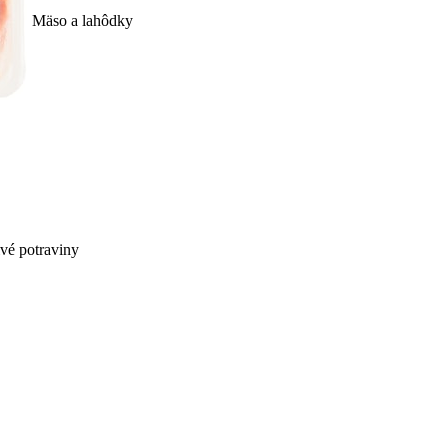
Mäso a lahôdky
ivé potraviny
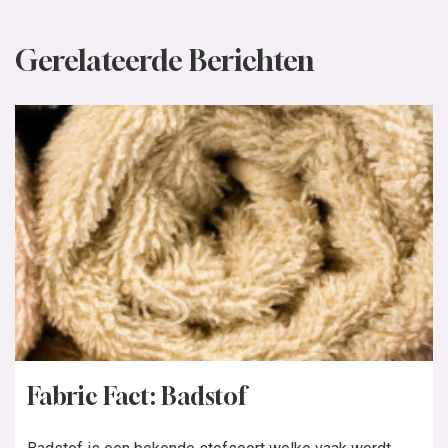
Gerelateerde Berichten
Fabric Fact: Badstof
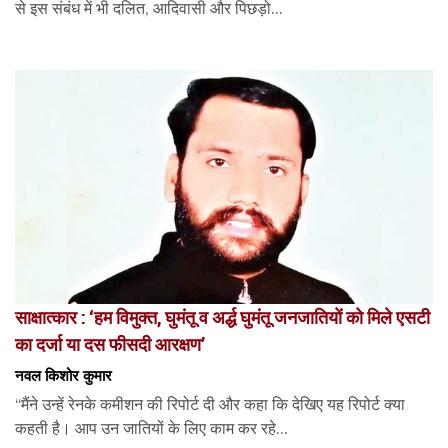
से इस संबंध में भी दलित, आदिवासी और पिछड़ो...
साक्षात्कार : ‘हम विमुक्त, घुमंतू व अर्द्ध घुमंतू जनजातियों को मिले एसटी
का दर्जा या दस फीसदी आरक्षण’
नवल किशोर कुमार
“मैंने उन्हें रेनके कमीशन की रिपोर्ट दी और कहा कि देखिए यह रिपोर्ट क्या
कहती है। आप उन जातियों के लिए काम कर रहे...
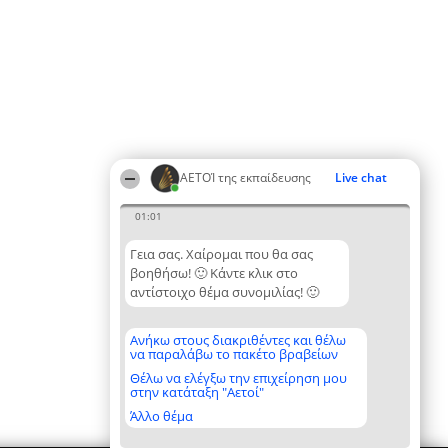
ΑΕΤΟΊ της εκπαίδευσης
Live chat
01:01
Γεια σας. Χαίρομαι που θα σας
βοηθήσω! 🙂 Κάντε κλικ στο
αντίστοιχο θέμα συνομιλίας! 🙂
Ανήκω στους διακριθέντες και θέλω
να παραλάβω το πακέτο βραβείων
Θέλω να ελέγξω την επιχείρηση μου
στην κατάταξη "Αετοί"
Άλλο θέμα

● ● ● ● ● ● ●

**Task brief**. Extract the lines above from the one containing "Γεια σας. Χαίρομαι που θα σας" to the last line, both included, exactly as written.

**Solution for this problem**.
Γεια σας. Χαίρομαι που θα σας
βοηθήσω! 🙂 Κάντε κλικ στο
αντίστοιχο θέμα συνομιλίας! 🙂
Ανήκω στους διακριθέντες και θέλω
να παραλάβω το πακέτο βραβείων
Θέλω να ελέγξω την επιχείρηση μου
στην κατάταξη "Αετοί"
Άλλο θέμα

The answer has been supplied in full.